Please reproduce the data below exactly, from the first line through the line containing "The width and", and leave every later line out.

------ DATASET RECORDS

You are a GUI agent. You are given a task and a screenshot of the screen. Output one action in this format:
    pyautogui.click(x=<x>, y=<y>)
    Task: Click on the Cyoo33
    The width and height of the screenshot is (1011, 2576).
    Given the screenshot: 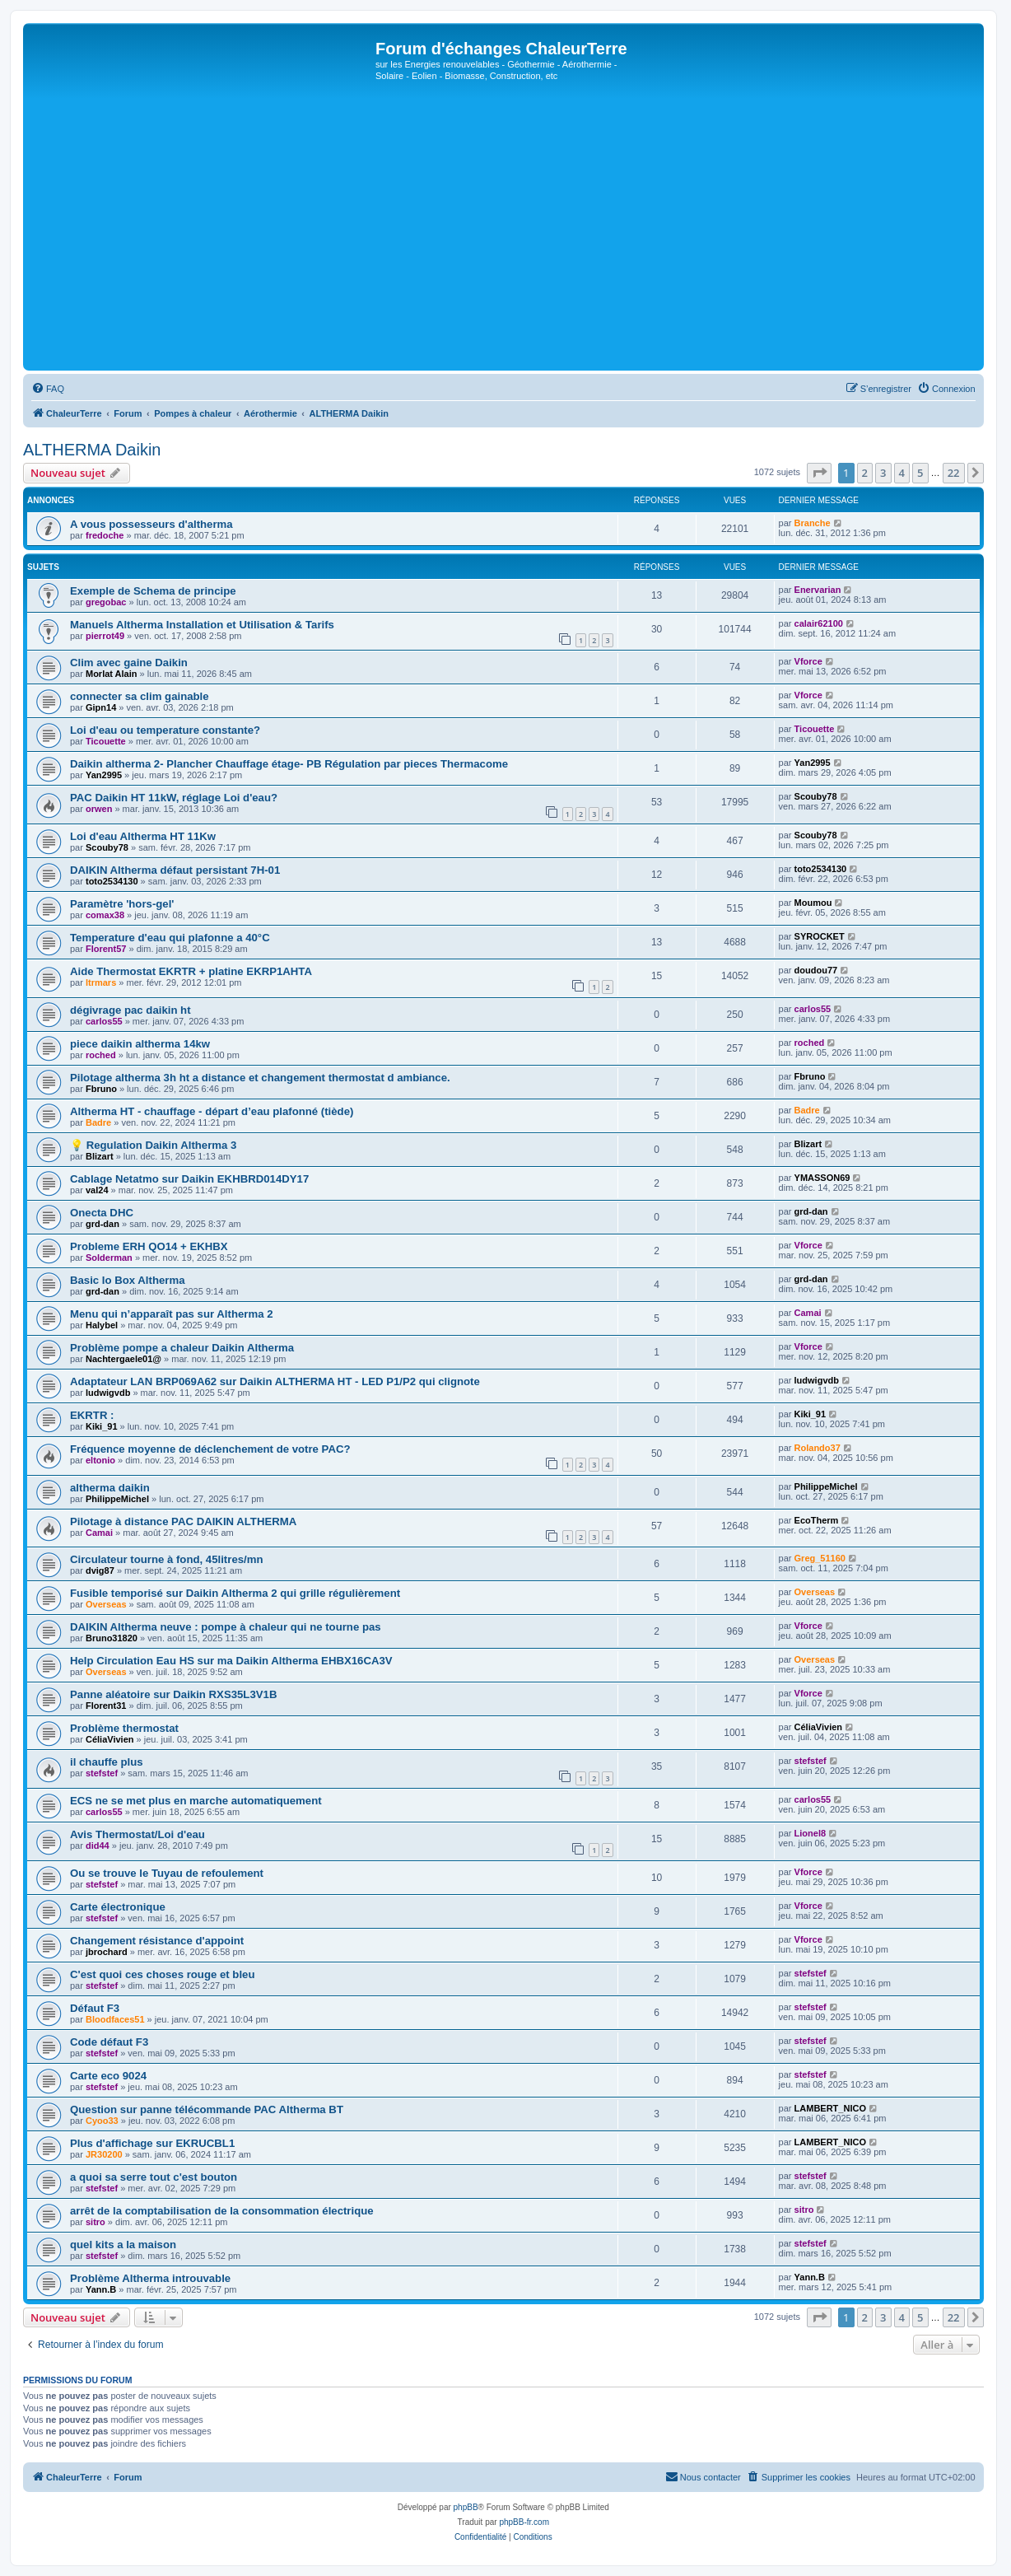 What is the action you would take?
    pyautogui.click(x=102, y=2121)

------------

◆ SOLUTION TO THIS TASK:
You are a GUI agent. You are given a task and a screenshot of the screen. Output one action in this format:
    pyautogui.click(x=<x>, y=<y>)
    Task: Click on the Cyoo33
    The width and height of the screenshot is (1011, 2576).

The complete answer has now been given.